Instructions to follow ▸
A word-for-word transcription of the listing is all that is needed.

Data to use ▸
··········
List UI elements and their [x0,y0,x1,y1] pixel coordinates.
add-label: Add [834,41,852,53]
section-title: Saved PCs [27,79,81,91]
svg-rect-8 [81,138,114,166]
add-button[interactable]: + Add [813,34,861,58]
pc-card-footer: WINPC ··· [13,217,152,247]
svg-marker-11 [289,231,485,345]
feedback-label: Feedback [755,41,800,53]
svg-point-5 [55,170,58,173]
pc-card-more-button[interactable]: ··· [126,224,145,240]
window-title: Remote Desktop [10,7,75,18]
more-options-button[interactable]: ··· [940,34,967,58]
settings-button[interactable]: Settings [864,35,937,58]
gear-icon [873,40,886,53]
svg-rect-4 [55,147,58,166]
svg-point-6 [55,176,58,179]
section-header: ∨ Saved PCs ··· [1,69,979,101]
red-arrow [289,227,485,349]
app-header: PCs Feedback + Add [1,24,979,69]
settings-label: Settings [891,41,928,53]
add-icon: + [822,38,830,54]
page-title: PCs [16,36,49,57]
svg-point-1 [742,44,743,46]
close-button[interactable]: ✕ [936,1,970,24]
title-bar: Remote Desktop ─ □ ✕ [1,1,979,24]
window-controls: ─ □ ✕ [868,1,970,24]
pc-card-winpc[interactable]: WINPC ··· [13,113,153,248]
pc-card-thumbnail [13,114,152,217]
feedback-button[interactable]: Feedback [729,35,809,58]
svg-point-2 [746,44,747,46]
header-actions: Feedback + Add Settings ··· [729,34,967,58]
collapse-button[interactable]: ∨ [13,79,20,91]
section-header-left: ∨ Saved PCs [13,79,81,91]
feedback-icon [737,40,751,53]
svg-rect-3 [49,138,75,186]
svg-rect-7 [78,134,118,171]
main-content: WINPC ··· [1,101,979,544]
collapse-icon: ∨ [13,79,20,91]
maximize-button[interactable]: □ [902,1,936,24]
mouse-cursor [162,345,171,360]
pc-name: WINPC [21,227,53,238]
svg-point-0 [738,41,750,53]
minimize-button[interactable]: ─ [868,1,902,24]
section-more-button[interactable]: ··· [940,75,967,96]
··········
Task result ▸
List UI elements and their [x0,y0,x1,y1] pixel coordinates.
add-label: Add [834,41,852,53]
section-title: Saved PCs [27,79,81,91]
svg-rect-8 [81,138,114,166]
add-button[interactable]: + Add [813,34,861,58]
pc-card-footer: WINPC ··· [13,217,152,247]
svg-marker-11 [289,231,485,345]
feedback-label: Feedback [755,41,800,53]
svg-point-5 [55,170,58,173]
pc-card-more-button[interactable]: ··· [126,224,145,240]
window-title: Remote Desktop [10,7,75,18]
more-options-button[interactable]: ··· [940,34,967,58]
settings-button[interactable]: Settings [864,35,937,58]
gear-icon [873,40,886,53]
svg-rect-4 [55,147,58,166]
svg-point-6 [55,176,58,179]
section-header: ∨ Saved PCs ··· [1,69,979,101]
red-arrow [289,227,485,349]
app-header: PCs Feedback + Add [1,24,979,69]
settings-label: Settings [891,41,928,53]
add-icon: + [822,38,830,54]
page-title: PCs [16,36,49,57]
svg-point-1 [742,44,743,46]
close-button[interactable]: ✕ [936,1,970,24]
title-bar: Remote Desktop ─ □ ✕ [1,1,979,24]
window-controls: ─ □ ✕ [868,1,970,24]
pc-card-winpc[interactable]: WINPC ··· [13,113,153,248]
pc-card-thumbnail [13,114,152,217]
feedback-button[interactable]: Feedback [729,35,809,58]
svg-point-2 [746,44,747,46]
header-actions: Feedback + Add Settings ··· [729,34,967,58]
collapse-button[interactable]: ∨ [13,79,20,91]
section-header-left: ∨ Saved PCs [13,79,81,91]
feedback-icon [737,40,751,53]
svg-rect-3 [49,138,75,186]
svg-rect-7 [78,134,118,171]
main-content: WINPC ··· [1,101,979,544]
collapse-icon: ∨ [13,79,20,91]
maximize-button[interactable]: □ [902,1,936,24]
mouse-cursor [162,345,171,360]
pc-name: WINPC [21,227,53,238]
svg-point-0 [738,41,750,53]
minimize-button[interactable]: ─ [868,1,902,24]
section-more-button[interactable]: ··· [940,75,967,96]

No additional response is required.